The image shows a page from a publication titled "Harvard Alumni Bulletin." This particular page seems to be dated December 4, 1930, and it is numbered 325. The content of the page appears to discuss Harvard's finances, including information about investments, endowments, and various funds. The text outlines the yield and return rates of different funds, as well as the management of investment portfolios. There is mention of specific funds such as the F.J. Cressus Fund and the John D. Aristotle Fund, and the restrictions on certain funds for Harvard University's expenses, literature and languages, history, government, economics, and natural philosophy. The page has two punched holes on the left side and a triangular tear on the bottom right corner.
The image shows a page from the Harvard Alumni Bulletin, specifically issue number 325, dated December 4, 1930. The page is titled "HARVARD FINANCES" and discusses financial matters related to Harvard University, particularly focusing on investment policies and practices.

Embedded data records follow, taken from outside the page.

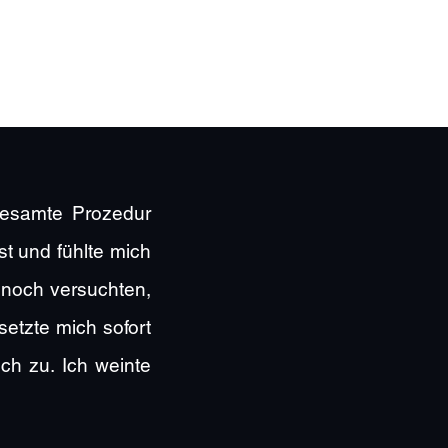
gesamte Prozedur
t und fühlte mich
 noch versuchten,
etzte mich sofort
ch zu. Ich weinte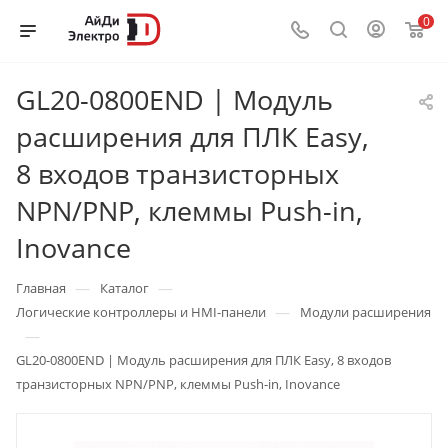
0
GL20-0800END | Модуль
расширения для ПЛК Easy,
8 входов транзисторных
NPN/PNP, клеммы Push-in,
Inovance
—
—
Главная
Каталог
—
Логические контроллеры и HMI-панели
Модули расширения
—
GL20-0800END | Модуль расширения для ПЛК Easy, 8 входов
транзисторных NPN/PNP, клеммы Push-in, Inovance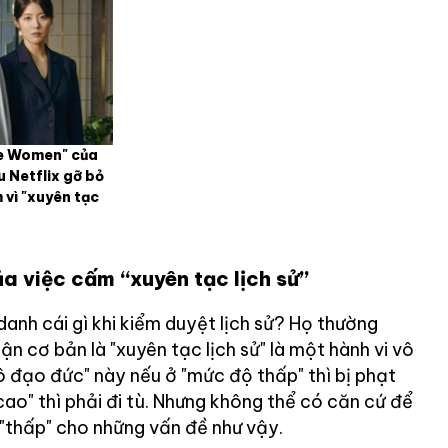
le Women" của
 Netflix gỡ bỏ
 vì "xuyên tạc
a việc cấm “xuyên tạc lịch sử”
anh cái gì khi kiểm duyệt lịch sử? Họ thường
ận cơ bản là "xuyên tạc lịch sử" là một hành vi vô
ô đạo đức" này nếu ở "mức độ thấp" thì bị phạt
ao" thì phải đi tù. Nhưng không thể có căn cứ để
"thấp" cho những vấn đề như vậy.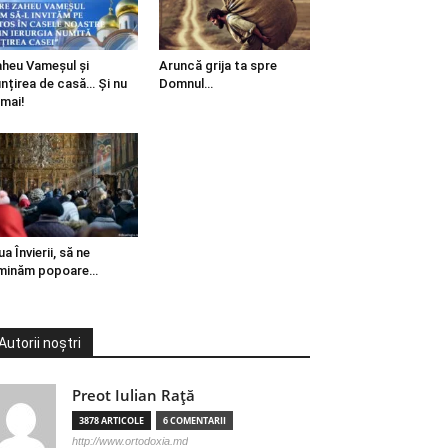
heu Vameșul și
Aruncă grija ta spre
ințirea de casă… Și nu
Domnul…
mai!
ua Învierii, să ne
minăm popoare…
Autorii noștri
Preot Iulian Raţă
3878 ARTICOLE
6 COMENTARII
http://www.ortodoxia.md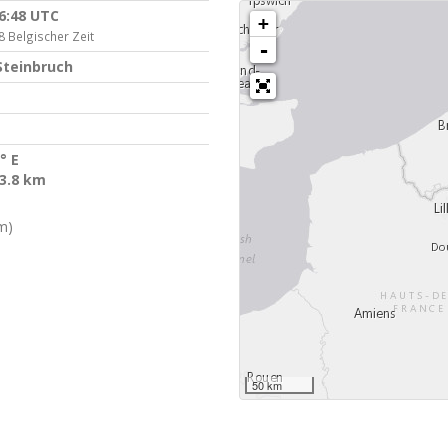
06:48 UTC
+
8 Belgischer Zeit
-
Steinbruch
° E
 3.8 km
m)
50 km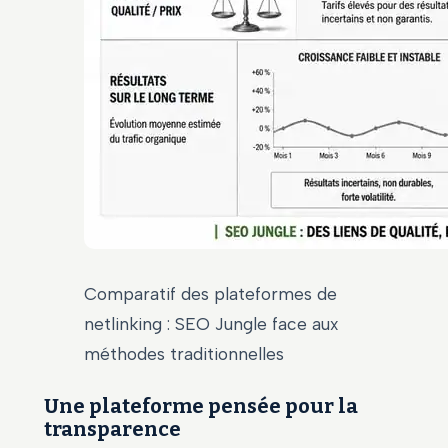
Comparatif des plateformes de
netlinking : SEO Jungle face aux
méthodes traditionnelles
Une plateforme pensée pour la
transparence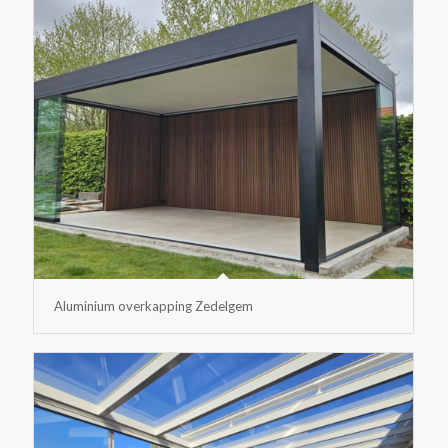
Aluminium overkapping Zedelgem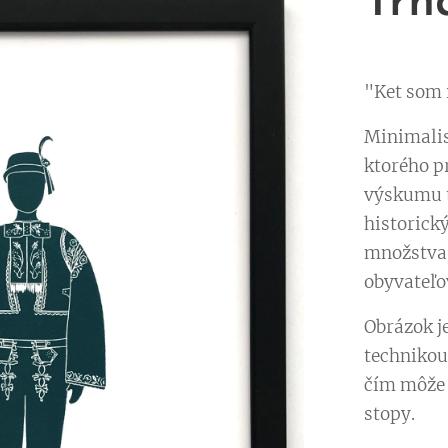
Trn
"Ket som iš
Minimalis
ktorého p
výskumu t
historický
množstva 
obyvateľov
Obrázok j
technikou
čím môže 
stopy.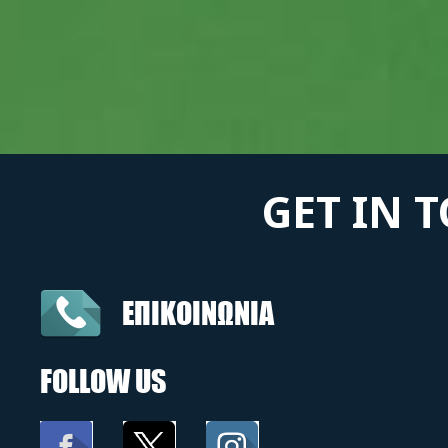
GET IN 
ΕΠΙΚΟΙΝΩΝΙΑ
FOLLOW US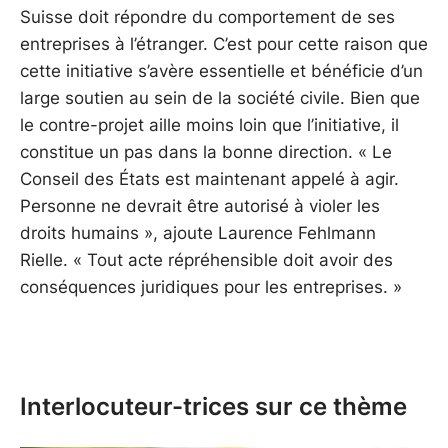
Suisse doit répondre du comportement de ses
entreprises à l’étranger. C’est pour cette raison que
cette initiative s’avère essentielle et bénéficie d’un
large soutien au sein de la société civile. Bien que
le contre-projet aille moins loin que l’initiative, il
constitue un pas dans la bonne direction. « Le
Conseil des États est maintenant appelé à agir.
Personne ne devrait être autorisé à violer les
droits humains », ajoute Laurence Fehlmann
Rielle. « Tout acte répréhensible doit avoir des
conséquences juridiques pour les entreprises. »
Interlocuteur-trices sur ce thème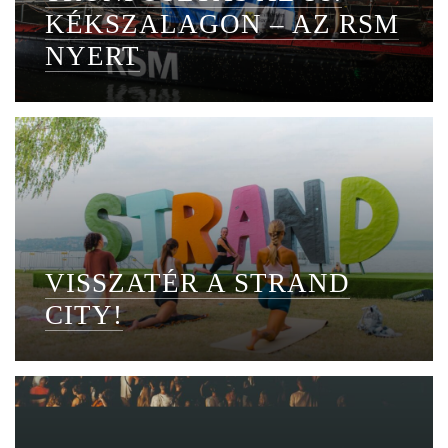
KÉKSZALAGON – AZ RSM
NYERT
VISSZATÉR A STRAND
CITY!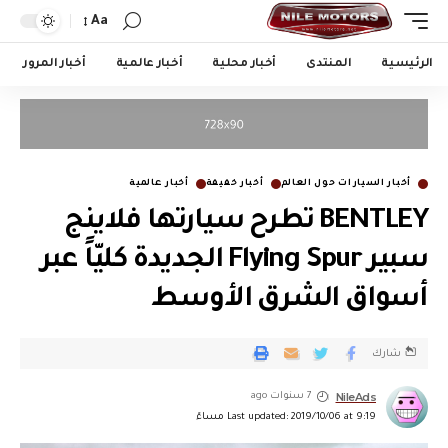
Aa
الرئيسية
المنتدى
أخبار محلية
أخبار عالمية
أخبار المرور
أخبار السيارات حول العالم
أخبار خفيفة
أخبار عالمية
BENTLEY تطرح سيارتها فلاينج
سبير Flying Spur الجديدة كليّاً عبر
أسواق الشرق الأوسط
شارك
NileAds
7 سنوات ago
Last updated: 2019/10/06 at 9:19 مساءً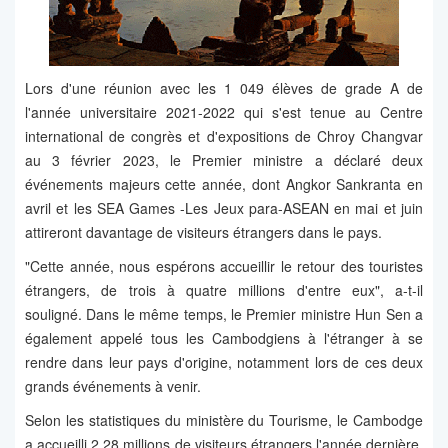
Lors d'une réunion avec les 1 049 élèves de grade A de
l'année universitaire 2021-2022 qui s'est tenue au Centre
international de congrès et d'expositions de Chroy Changvar
au 3 février 2023, le Premier ministre a déclaré deux
événements majeurs cette année, dont Angkor Sankranta en
avril et les SEA Games -Les Jeux para-ASEAN en mai et juin
attireront davantage de visiteurs étrangers dans le pays.
"Cette année, nous espérons accueillir le retour des touristes
étrangers, de trois à quatre millions d'entre eux", a-t-il
souligné. Dans le même temps, le Premier ministre Hun Sen a
également appelé tous les Cambodgiens à l'étranger à se
rendre dans leur pays d'origine, notamment lors de ces deux
grands événements à venir.
Selon les statistiques du ministère du Tourisme, le Cambodge
a accueilli 2,28 millions de visiteurs étrangers l'année dernière,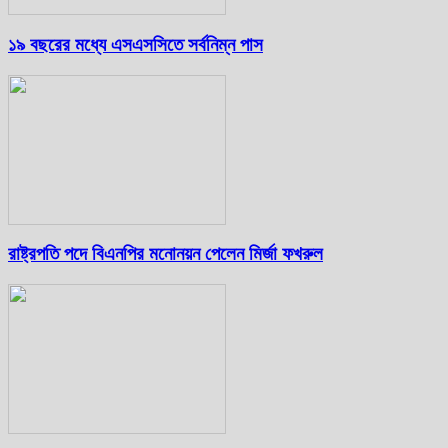
১৯ বছরের মধ্যে এসএসসিতে সর্বনিম্ন পাস
রাষ্ট্রপতি পদে বিএনপির মনোনয়ন পেলেন মির্জা ফখরুল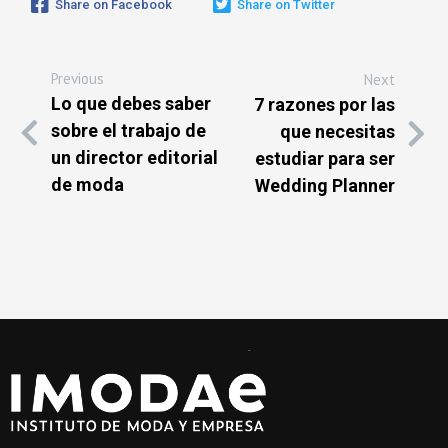
Share on Facebook
Share on Twitter
Previous
Next
Lo que debes saber
7 razones por las
sobre el trabajo de
que necesitas
un director editorial
estudiar para ser
de moda
Wedding Planner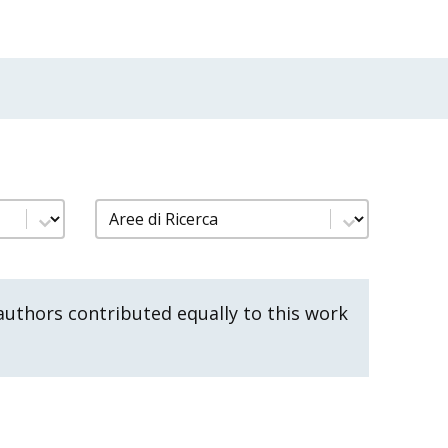
nno
filtro pubblicazioni aree di ricerca
Select content
uthors contributed equally to this work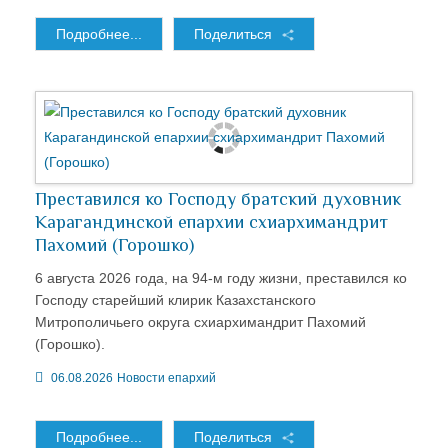
Подробнее...
Поделиться
Преставился ко Господу братский духовник
Карагандинской епархии схиархимандрит
Пахомий (Горошко)
6 августа 2026 года, на 94-м году жизни, преставился ко
Господу старейший клирик Казахстанского
Митрополичьего округа схиархимандрит Пахомий
(Горошко).
06.08.2026
Новости епархий
Подробнее...
Поделиться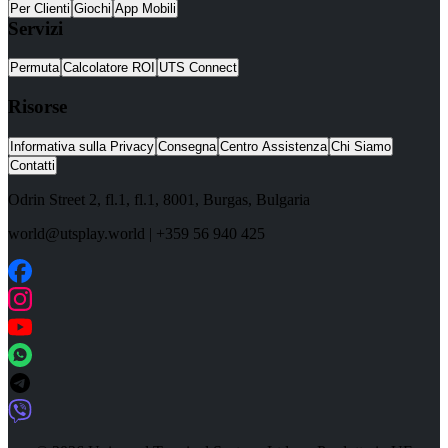
Per Clienti
Giochi
App Mobili
Servizi
Permuta
Calcolatore ROI
UTS Connect
Risorse
Informativa sulla Privacy
Consegna
Centro Assistenza
Chi Siamo
Contatti
Odrin Street 2, fl.1
, fl.1,
8001
,
Burgas
,
Bulgaria
world@utsplay.world
|
+359 56 940 425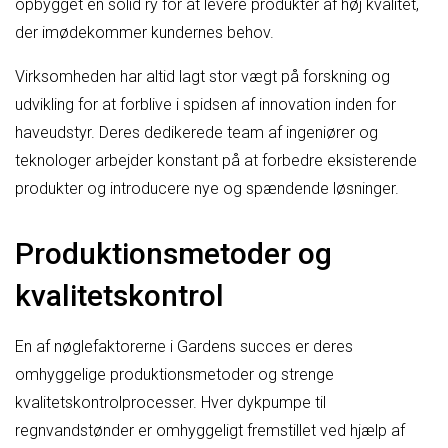
opbygget en solid ry for at levere produkter af høj kvalitet,
der imødekommer kundernes behov.
Virksomheden har altid lagt stor vægt på forskning og
udvikling for at forblive i spidsen af innovation inden for
haveudstyr. Deres dedikerede team af ingeniører og
teknologer arbejder konstant på at forbedre eksisterende
produkter og introducere nye og spændende løsninger.
Produktionsmetoder og
kvalitetskontrol
En af nøglefaktorerne i Gardens succes er deres
omhyggelige produktionsmetoder og strenge
kvalitetskontrolprocesser. Hver dykpumpe til
regnvandstønder er omhyggeligt fremstillet ved hjælp af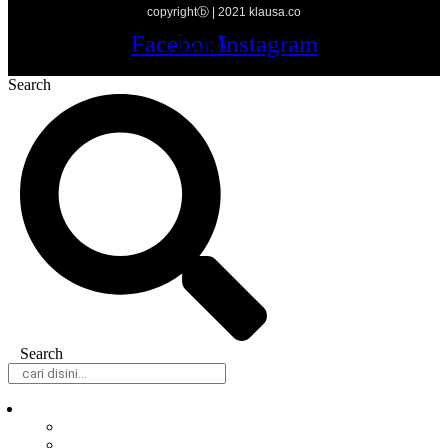
copyrightⓑ | 2021 klausa.co
Facebook
Twitter
Youtube
Instagram
Search
Search
Daerah
Samarinda
Balikpapan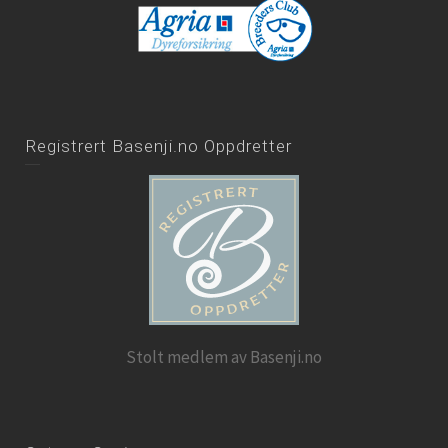
Registrert Basenji.no Oppdretter
Stolt medlem av Basenji.no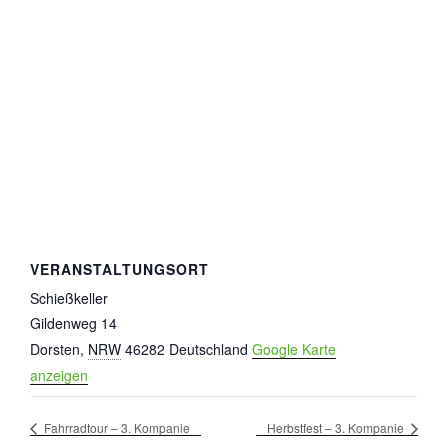
VERANSTALTUNGSORT
Schießkeller
Gildenweg 14
Dorsten
,
NRW
46282
Deutschland
Google Karte
anzeigen
Fahrradtour – 3. Kompanie
Herbstfest – 3. Kompanie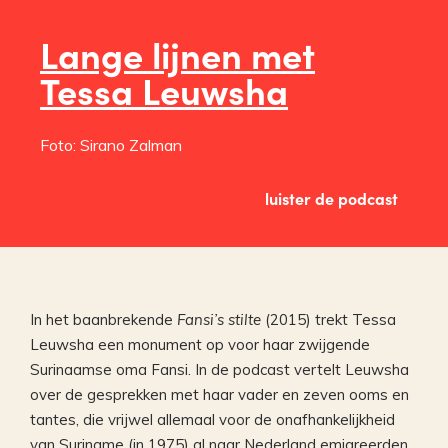
Lange lijnen met
Tessa Leuwsha
Foto: Sirano Zalman
luister de podcast
In het baanbrekende
Fansi’s stilte
(2015) trekt Tessa
Leuwsha een monument op voor haar zwijgende
Surinaamse oma Fansi. In de podcast vertelt Leuwsha
over de gesprekken met haar vader en zeven ooms en
tantes, die vrijwel allemaal voor de onafhankelijkheid
van Suriname (in 1975) al naar Nederland emigreerden.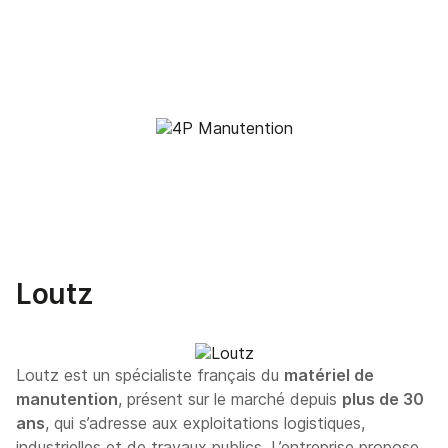
Loutz
Loutz est un spécialiste français du
matériel de
manutention
, présent sur le marché depuis
plus de 30
ans
, qui s’adresse aux exploitations logistiques,
industrielles et de travaux publics. L’entreprise propose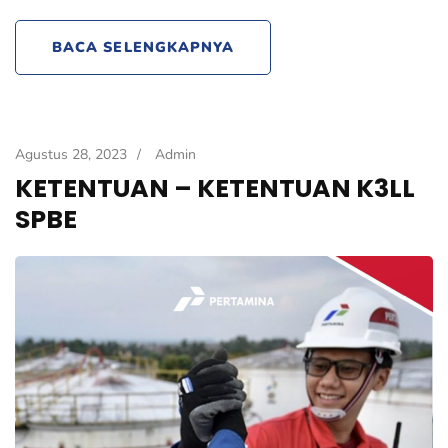
BACA SELENGKAPNYA
Agustus 28, 2023
/
Admin
KETENTUAN – KETENTUAN K3LL
SPBE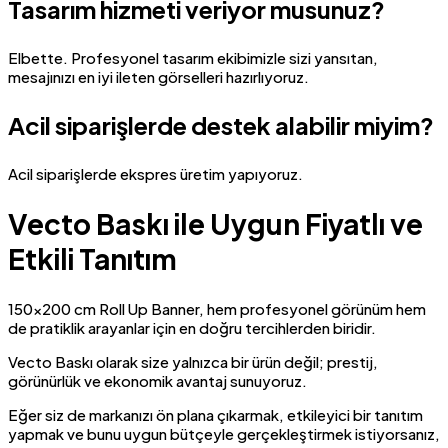
Tasarım hizmeti veriyor musunuz?
Elbette. Profesyonel tasarım ekibimizle sizi yansıtan,
mesajınızı en iyi ileten görselleri hazırlıyoruz.
Acil siparişlerde destek alabilir miyim?
Acil siparişlerde ekspres üretim yapıyoruz.
Vecto Baskı ile Uygun Fiyatlı ve
Etkili Tanıtım
150×200 cm Roll Up Banner, hem profesyonel görünüm hem
de pratiklik arayanlar için en doğru tercihlerden biridir.
Vecto Baskı olarak size yalnızca bir ürün değil; prestij,
görünürlük ve ekonomik avantaj sunuyoruz.
Eğer siz de markanızı ön plana çıkarmak, etkileyici bir tanıtım
yapmak ve bunu uygun bütçeyle gerçekleştirmek istiyorsanız,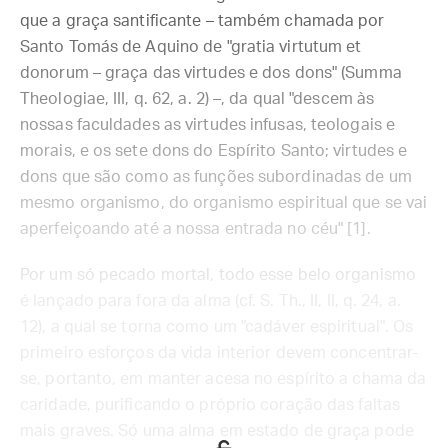
que a graça santificante – também chamada por
Santo Tomás de Aquino de "gratia virtutum et
donorum – graça das virtudes e dos dons" (Summa
Theologiae, III, q. 62, a. 2) –, da qual "descem às
nossas faculdades as virtudes infusas, teologais e
morais, e os sete dons do Espírito Santo; virtudes e
dons que são como as funções subordinadas de um
mesmo organismo, do organismo espiritual que se vai
aperfeiçoando até a nossa entrada no céu" [1].
Por um só pecado mortal, todo esse belo organismo
é lançado para fora da alma (cf. S. Th., II, II, q. 24, a.
12), a qual se torna como um "cadáver espiritual". Os
primeiro esforços da vida interior devem concentrar-
se, portanto, em manter acesa no espírito a chama da
caridade, purificando o próprio coração das faltas
mais graves. Só uma alma em estado de graça pode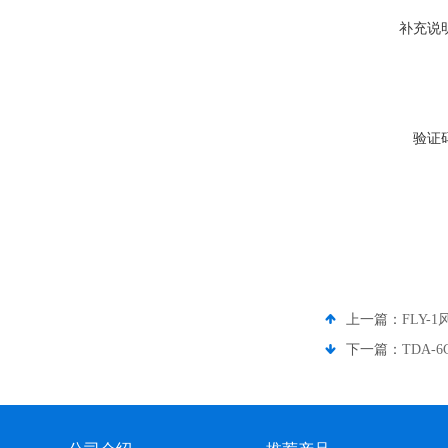
补充说
验证
上一篇：
FLY
下一篇：
TDA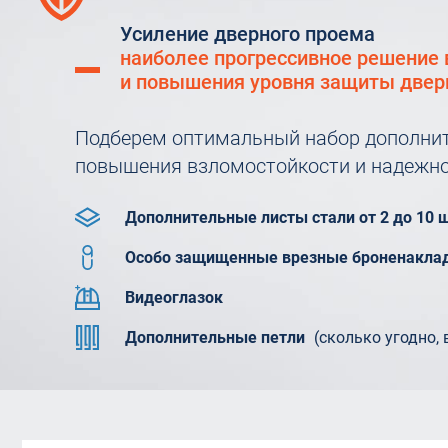
Усиление дверного проема
наиболее прогрессивное решение 
и повышения уровня защиты двер
Подберем оптимальный набор дополнит
повышения взломостойкости и надежно
Дополнительные листы стали от 2 до 10 ш
Особо защищенные врезные броненакла
Видеоглазок
Дополнительные петли
(сколько угодно, 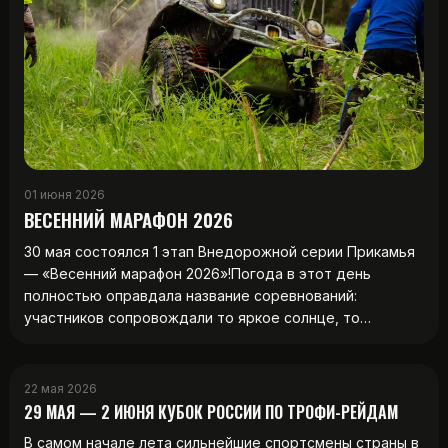
01 июня 2026
ВЕСЕННИЙ МАРАФОН 2026
30 мая состоялся 1 этап Внедорожной серии Прикамья
— «Весенний марафон 2026»!Погода в этот день
полностью оправдала название соревнований:
участников сопровождали то яркое солнце, то…
22 мая 2026
29 МАЯ — 2 ИЮНЯ КУБОК РОССИИ ПО ТРОФИ-РЕЙДАМ
В самом начале лета сильнейшие спортсмены страны в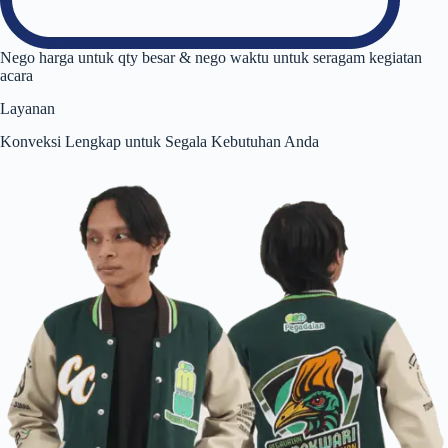
Nego harga untuk qty besar & nego waktu untuk seragam kegiatan
acara
Layanan
Konveksi Lengkap untuk Segala Kebutuhan Anda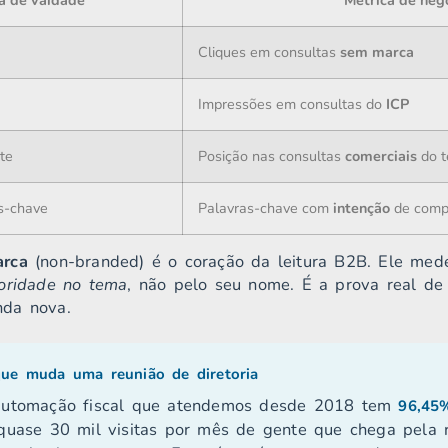
a de vaidade
Métrica de neg
Cliques em consultas
sem marca
Impressões em consultas do
ICP
te
Posição nas consultas
comerciais
do 
s-chave
Palavras-chave com
intenção
de comp
arca
(non-branded) é o coração da leitura B2B. Ele me
oridade no tema
, não pelo seu nome. É a prova real de
da nova.
e muda uma reunião de diretoria
utomação fiscal que atendemos desde 2018 tem
96,45%
uase 30 mil visitas por mês de gente que chega pela r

The text discusses the Harvard Corporation's decision to increase the general investment rate of its investments from 10% to 15% as of June 30, 1929. This change is significant because it reflects a shift in investment strategy and highlights the financial management practices of the university.
Investment Policy Change:
Practice of Reporting Investments:
Example of Injustice:
Table of Funds:
Discussion of Restrictions:
The page emphasizes the importance of modernizing investment practices to ensure fair and accurate representation of the university's financial health. It critiques the outdated practice of reporting investments at nominal or cost value and advocates for a more transparent and equitable approach to managing Harvard's financial assets. The discussion is framed within the context of Harvard's financial management and its impact on stakeholders, including benefactors and the broader university community.
The image is a page from the Harvard Alumni Bulletin, dated December 4, 1930. The page discusses Harvard's financial situation, specifically the investment practices of the Harvard Corporation and the Treasury. It mentions that the Harvard Corporation authorized the Treasurer to increase the book value of general investments by 10 percent as of June 30, 1929. The page criticizes the practice of reporting investments at cost or nominal value, arguing that it is not a rational motive for real worth concealment. It also discusses the distribution of dividends from various funds, including the Asa Gray Herbarium Fund and the Fogg Art Museum, and mentions the endowment of Sardis College by John Marshall Portia. The page provides a table listing the names of various funds, their amounts, and their restrictions.